**TASK ITEM**
Every entry below needs to be repeated exactly as written.

____

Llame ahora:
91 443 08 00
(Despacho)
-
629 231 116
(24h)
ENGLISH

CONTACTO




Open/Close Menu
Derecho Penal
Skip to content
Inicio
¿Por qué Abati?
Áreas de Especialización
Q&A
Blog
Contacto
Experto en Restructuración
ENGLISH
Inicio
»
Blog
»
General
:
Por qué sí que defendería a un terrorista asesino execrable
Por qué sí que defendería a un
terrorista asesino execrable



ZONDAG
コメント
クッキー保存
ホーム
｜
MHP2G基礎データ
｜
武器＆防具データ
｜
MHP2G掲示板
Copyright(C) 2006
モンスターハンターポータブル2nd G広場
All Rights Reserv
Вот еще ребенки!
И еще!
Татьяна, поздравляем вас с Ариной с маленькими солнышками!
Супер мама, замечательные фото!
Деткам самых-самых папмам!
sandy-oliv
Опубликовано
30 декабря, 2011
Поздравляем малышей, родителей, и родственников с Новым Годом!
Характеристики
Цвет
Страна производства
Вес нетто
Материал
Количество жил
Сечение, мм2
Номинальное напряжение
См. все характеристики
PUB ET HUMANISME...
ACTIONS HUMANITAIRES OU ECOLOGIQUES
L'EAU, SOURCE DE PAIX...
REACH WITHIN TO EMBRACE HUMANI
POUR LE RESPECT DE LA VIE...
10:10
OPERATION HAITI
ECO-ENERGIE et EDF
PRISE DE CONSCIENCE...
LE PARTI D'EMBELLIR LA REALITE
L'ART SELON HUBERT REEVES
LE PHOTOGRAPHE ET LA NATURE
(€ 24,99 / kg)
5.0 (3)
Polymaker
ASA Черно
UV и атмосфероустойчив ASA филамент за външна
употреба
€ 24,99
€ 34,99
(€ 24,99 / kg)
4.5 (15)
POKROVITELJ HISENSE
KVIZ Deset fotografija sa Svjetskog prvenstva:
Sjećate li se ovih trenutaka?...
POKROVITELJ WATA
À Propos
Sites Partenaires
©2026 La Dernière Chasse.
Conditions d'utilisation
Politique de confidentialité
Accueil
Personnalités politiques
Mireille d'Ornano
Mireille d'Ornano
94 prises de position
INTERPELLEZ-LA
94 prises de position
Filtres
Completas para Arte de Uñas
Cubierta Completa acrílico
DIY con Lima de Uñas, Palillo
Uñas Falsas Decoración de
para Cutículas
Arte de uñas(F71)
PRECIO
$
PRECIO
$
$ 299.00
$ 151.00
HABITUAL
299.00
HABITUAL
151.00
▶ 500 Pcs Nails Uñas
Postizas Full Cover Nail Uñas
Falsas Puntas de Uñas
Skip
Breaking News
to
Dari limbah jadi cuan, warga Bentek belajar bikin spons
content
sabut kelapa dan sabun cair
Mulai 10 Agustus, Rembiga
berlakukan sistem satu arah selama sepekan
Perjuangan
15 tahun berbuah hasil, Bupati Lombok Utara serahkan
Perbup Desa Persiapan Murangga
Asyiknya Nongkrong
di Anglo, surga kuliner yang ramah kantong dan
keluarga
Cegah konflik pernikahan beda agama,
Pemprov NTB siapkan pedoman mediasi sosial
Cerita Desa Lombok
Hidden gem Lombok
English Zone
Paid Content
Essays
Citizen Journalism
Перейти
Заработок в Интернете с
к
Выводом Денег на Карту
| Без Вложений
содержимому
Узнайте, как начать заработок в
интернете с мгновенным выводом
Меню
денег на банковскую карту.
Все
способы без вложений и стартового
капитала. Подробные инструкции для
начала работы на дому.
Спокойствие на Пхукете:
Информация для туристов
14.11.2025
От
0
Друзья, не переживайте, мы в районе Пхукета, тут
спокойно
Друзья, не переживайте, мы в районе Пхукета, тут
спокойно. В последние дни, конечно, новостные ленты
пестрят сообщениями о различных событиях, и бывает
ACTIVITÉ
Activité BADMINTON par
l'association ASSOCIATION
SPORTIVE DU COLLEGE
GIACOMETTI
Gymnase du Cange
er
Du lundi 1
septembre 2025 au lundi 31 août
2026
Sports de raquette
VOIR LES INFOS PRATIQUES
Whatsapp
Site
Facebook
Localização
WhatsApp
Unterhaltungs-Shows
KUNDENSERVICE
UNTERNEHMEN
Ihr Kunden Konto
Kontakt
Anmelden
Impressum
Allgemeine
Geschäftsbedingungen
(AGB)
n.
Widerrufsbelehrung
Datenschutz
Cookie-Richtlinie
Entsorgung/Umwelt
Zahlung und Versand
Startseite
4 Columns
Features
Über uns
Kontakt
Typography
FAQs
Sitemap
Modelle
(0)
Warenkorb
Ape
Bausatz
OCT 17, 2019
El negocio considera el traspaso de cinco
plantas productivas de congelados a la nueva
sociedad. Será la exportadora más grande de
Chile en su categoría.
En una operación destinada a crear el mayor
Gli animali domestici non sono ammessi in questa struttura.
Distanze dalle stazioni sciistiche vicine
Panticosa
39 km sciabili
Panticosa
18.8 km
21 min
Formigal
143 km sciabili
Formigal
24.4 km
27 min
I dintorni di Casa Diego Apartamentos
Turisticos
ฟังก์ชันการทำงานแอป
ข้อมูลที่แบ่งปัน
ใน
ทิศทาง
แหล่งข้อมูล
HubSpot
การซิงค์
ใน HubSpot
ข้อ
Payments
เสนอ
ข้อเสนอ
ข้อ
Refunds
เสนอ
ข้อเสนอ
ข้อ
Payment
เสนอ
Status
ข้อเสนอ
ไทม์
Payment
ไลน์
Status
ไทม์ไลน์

____

**RESPONSE AREA**
Llame ahora:
91 443 08 00
(Despacho)
-
629 231 116
(24h)
ENGLISH

CONTACTO




Open/Close Menu
Derecho Penal
Skip to content
Inicio
¿Por qué Abati?
Áreas de Especialización
Q&A
Blog
Contacto
Experto en Restructuración
ENGLISH
Inicio
»
Blog
»
General
:
Por qué sí que defendería a un terrorista asesino execrable
Por qué sí que defendería a un
terrorista asesino execrable



ZONDAG
コメント
クッキー保存
ホーム
｜
MHP2G基礎データ
｜
武器＆防具データ
｜
MHP2G掲示板
Copyright(C) 2006
モンスターハンターポータブル2nd G広場
All Rights Reserv
Вот еще ребенки!
И еще!
Татьяна, поздравляем вас с Ариной с маленькими солнышками!
Супер мама, замечательные фото!
Деткам самых-самых папмам!
sandy-oliv
Опубликовано
30 декабря, 2011
Поздравляем малышей, родителей, и родственников с Новым Годом!
Характеристики
Цвет
Страна производства
Вес нетто
Материал
Количество жил
Сечение, мм2
Номинальное напряжение
См. все характеристики
PUB ET HUMANISME...
ACTIONS HUMANITAIRES OU ECOLOGIQUES
L'EAU, SOURCE DE PAIX...
REACH WITHIN TO EMBRACE HUMANI
POUR LE RESPECT DE LA VIE...
10:10
OPERATION HAITI
ECO-ENERGIE et EDF
PRISE DE CONSCIENCE...
LE PARTI D'EMBELLIR LA REALITE
L'ART SELON HUBERT REEVES
LE PHOTOGRAPHE ET LA NATURE
(€ 24,99 / kg)
5.0 (3)
Polymaker
ASA Черно
UV и атмосфероустойчив ASA филамент за външна
употреба
€ 24,99
€ 34,99
(€ 24,99 / kg)
4.5 (15)
POKROVITELJ HISENSE
KVIZ Deset fotografija sa Svjetskog prvenstva:
Sjećate li se ovih trenutaka?...
POKROVITELJ WATA
À Propos
Sites Partenaires
©2026 La Dernière Chasse.
Conditions d'utilisation
Politique de confidentialité
Accueil
Personnalités politiques
Mireille d'Ornano
Mireille d'Ornano
94 prises de position
INTERPELLEZ-LA
94 prises de position
Filtres
Completas para Arte de Uñas
Cubierta Completa acrílico
DIY con Lima de Uñas, Palillo
Uñas Falsas Decoración de
para Cutículas
Arte de uñas(F71)
PRECIO
$
PRECIO
$
$ 299.00
$ 151.00
HABITUAL
299.00
HABITUAL
151.00
▶ 500 Pcs Nails Uñas
Postizas Full Cover Nail Uñas
Falsas Puntas de Uñas
Skip
Breaking News
to
Dari limbah jadi cuan, warga Bentek belajar bikin spons
content
sabut kelapa dan sabun cair
Mulai 10 Agustus, Rembiga
berlakukan sistem satu arah selama sepekan
Perjuangan
15 tahun berbuah hasil, Bupati Lombok Utara serahkan
Perbup Desa Persiapan Murangga
Asyiknya Nongkrong
di Anglo, surga kuliner yang ramah kantong dan
keluarga
Cegah konflik pernikahan beda agama,
Pemprov NTB siapkan pedoman mediasi sosial
Cerita Desa Lombok
Hidden gem Lombok
English Zone
Paid Content
Essays
Citizen Journalism
Перейти
Заработок в Интернете с
к
Выводом Денег на Карту
| Без Вложений
содержимому
Узнайте, как начать заработок в
интернете с мгновенным выводом
Меню
денег на банковскую карту.
Все
способы без вложений и стартового
капитала. Подробные инструкции для
начала работы на дому.
Спокойствие на Пхукете:
Информация для туристов
14.11.2025
От
0
Друзья, не переживайте, мы в районе Пхукета, тут
спокойно
Друзья, не переживайте, мы в районе Пхукета, тут
спокойно. В последние дни, конечно, новостные ленты
пестрят сообщениями о различных событиях, и бывает
ACTIVITÉ
Activité BADMINTON par
l'association ASSOCIATION
SPORTIVE DU COLLEGE
GIACOMETTI
Gymnase du Cange
er
Du lundi 1
septembre 2025 au lundi 31 août
2026
Sports de raquette
VOIR LES INFOS PRATIQUES
Whatsapp
Site
Facebook
Localização
WhatsApp
Unterhaltungs-Shows
KUNDENSERVICE
UNTERNEHMEN
Ihr Kunden Konto
Kontakt
Anmelden
Impressum
Allgemeine
Geschäftsbedingungen
(AGB)
n.
Widerrufsbelehrung
Datenschutz
Cookie-Richtlinie
Entsorgung/Umwelt
Zahlung und Versand
Startseite
4 Columns
Features
Über uns
Kontakt
Typography
FAQs
Sitemap
Modelle
(0)
Warenkorb
Ape
Bausatz
OCT 17, 2019
El negocio considera el traspaso de cinco
plantas productivas de congelados a la nueva
sociedad. Será la exportadora más grande de
Chile en su categoría.
En una operación destinada a crear el mayor
Gli animali domestici non sono ammessi in questa struttura.
Distanze dalle stazioni sciistiche vicine
Panticosa
39 km sciabili
Panticosa
18.8 km
21 min
Formigal
143 km sciabili
Formigal
24.4 km
27 min
I dintorni di Casa Diego Apartamentos
Turisticos
ฟังก์ชันการทำงานแอป
ข้อมูลที่แบ่งปัน
ใน
ทิศทาง
แหล่งข้อมูล
HubSpot
การซิงค์
ใน HubSpot
ข้อ
Payments
เสนอ
ข้อเสนอ
ข้อ
Refunds
เสนอ
ข้อเสนอ
ข้อ
Payment
เสนอ
Status
ข้อเสนอ
ไทม์
Payment
ไลน์
Status
ไทม์ไลน์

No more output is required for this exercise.